Pada 27 November 2022, Presiden Joko Widodo berkunjung ke Buton. Ia melihat dan mengecek pengelolaan aspal yang melimpah dengan stok cadangan sekitar 622 juta ton. Menurut Presiden, saat ini semuanya harus dikerjakan di Buton. Dalam dua tahun ke depan, impor aspal akan dihentikan.
Keberpihakan
Ketua Aspabi Dwi Putranto menyampaikan, masalah utama penggunaan aspal buton saat ini adalah belum sinergisnya antara permintaan dan ketersediaan. Selama beberapa tahun terakhir, produksi aspal buton hanya dilakukan saat ada permintaan.
Terlebih lagi, ia melanjutkan, aspal buton yang ada saat ini secara umum memiliki kualitas PG 70. Kategori ini setara dengan aspal minyak polimer yang saat ini banyak digunakan. Secara harga, aspal buton tidak jauh berbeda dengan aspal minyak, bahkan bisa dikategorikan lebih murah dibandingkan aspal minyak kualitas tinggi.
Ini persoalan komitmen dan keberpihakan.
Oleh sebab itu, ia berharap semua pihak berkomitmen dan fokus menggunakan aspal buton ke depannya. Semua permasalahan dituntaskan dan diselesaikan secara bertahap. Sejalan dengan itu, upaya perbaikan dilakukan dari hulu hingga hilir.

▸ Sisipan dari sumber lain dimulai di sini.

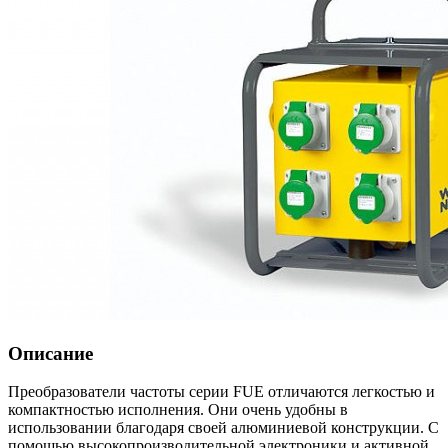
Описание
Преобразователи частоты серии FUE отличаются легкостью и
компактностью исполнения. Они очень удобны в
использовании благодаря своей алюминиевой конструкции. С
помощью высокопроизводительной электроники и активной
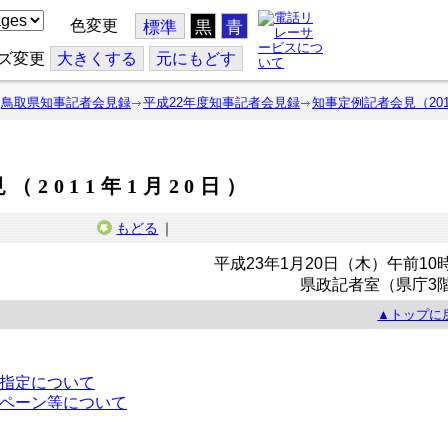
色変更
標準
黒
青
ズ変更
大
きくする
元
にもどす
鳥取県知事記者会見録
平成22年度知事記者会見録
知事定例記者会見（201
（2011年1月20日）
もどる
｜
平成23年1月20日（木）午前10
県政記者室（県庁3
▲トップに
指定について
ペーン等について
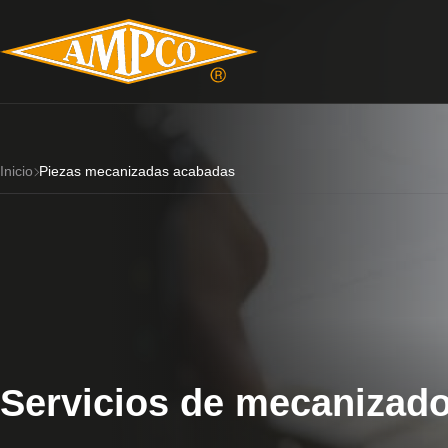
Inicio
Piezas mecanizadas acabadas
Servicios de mecanizad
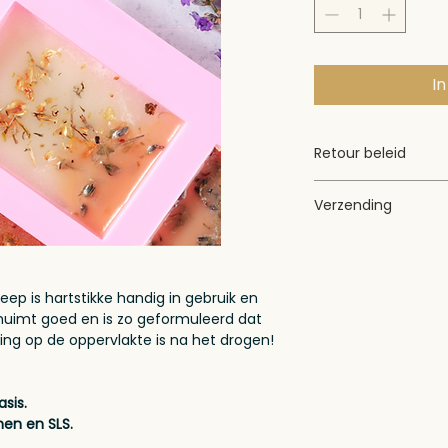
I
Retour beleid
Mocht u niet tevr
Verzending
kunt u hem terug st
aankoop bedrag te
Binnen 2 tot 3 wer
verwachten! Het w
track&trace code.
ep is hartstikke handig in gebruik en
schuimt goed en is zo geformuleerd dat
ing op de oppervlakte is na het drogen!
sis.
en en SLS.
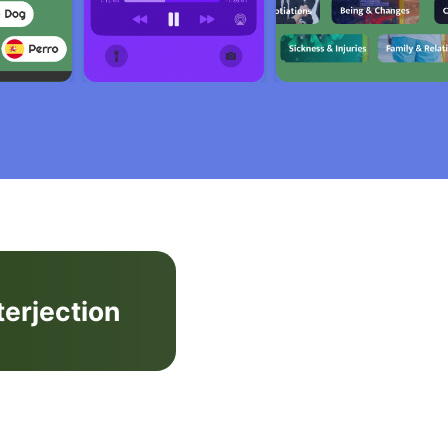
terjection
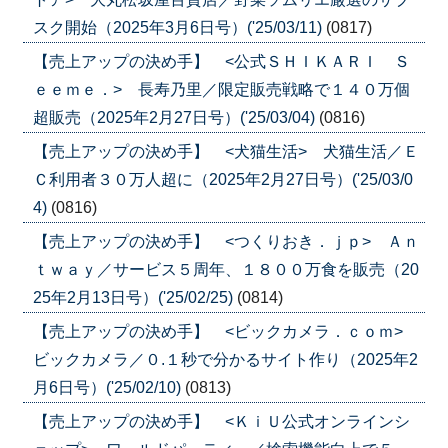
スク開始（2025年3月6日号）('25/03/11)
(0817)
【売上アップの決め手】 <公式ＳＨＩＫＡＲＩ Ｓ
ｅｅｍｅ．> 長寿乃里／限定販売戦略で１４０万個
超販売（2025年2月27日号）('25/03/04)
(0816)
【売上アップの決め手】 <犬猫生活> 犬猫生活／Ｅ
Ｃ利用者３０万人超に（2025年2月27日号）('25/03/0
4)
(0816)
【売上アップの決め手】 <つくりおき．ｊｐ> Ａｎ
ｔｗａｙ／サービス５周年、１８００万食を販売（20
25年2月13日号）('25/02/25)
(0814)
【売上アップの決め手】 <ビックカメラ．ｃｏｍ>
ビックカメラ／０.１秒で分かるサイト作り（2025年2
月6日号）('25/02/10)
(0813)
【売上アップの決め手】 <ＫｉＵ公式オンラインシ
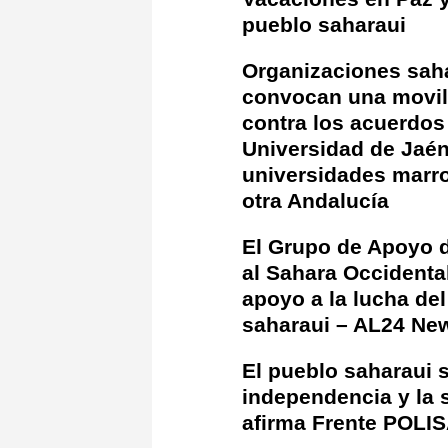
pueblo saharaui
Organizaciones sah
convocan una movil
contra los acuerdos 
Universidad de Jaén
universidades marr
otra Andalucía
El Grupo de Apoyo 
al Sahara Occidental
apoyo a la lucha de
saharaui – AL24 Ne
El pueblo saharaui s
independencia y la s
afirma Frente POLIS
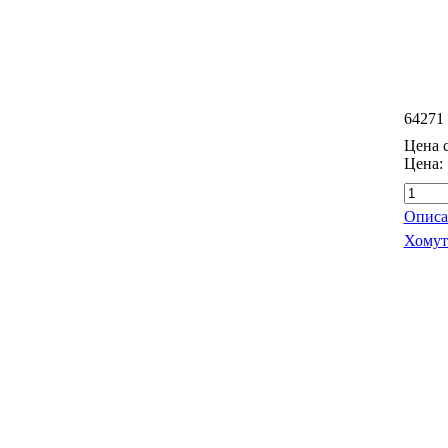
64271
Цена с
Цена:
Описа
Хомут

Kepala Departemen Ilmu Ekonomi Universitas Halu Oleo Syamsir Nur menyebutkan, persoalan utama aspal buton yang belum dimaksimalkan adalah kemauan dan keberpihakan pemerintah. Sebab, produksi, kualitas, dan rantai pasok bukan menjadi kendala untuk digunakan secara massal di wilayah berjuluk ”Bumi Anoa” ini.
Dengan sumber aspal yang berada di wilayah ini, pemerintah daerah seharusnya berkomitmen kuat untuk memakai aspal buton dalam pengerjaan jalan. Secara hitungan ekonomis, distribusi aspal juga akan jauh lebih murah karena lokasi yang dekat.
”Selain sumber daya yang melimpah, penggunaan aspal buton secara maksimal akan memiliki efek yang luas terhadap ekonomi, baik itu investasi, pembukaan lapangan kerja, dan dampak lainnya bagi masyarakat. Ini persoalan komitmen dan keberpihakan,” ucap Syamsir.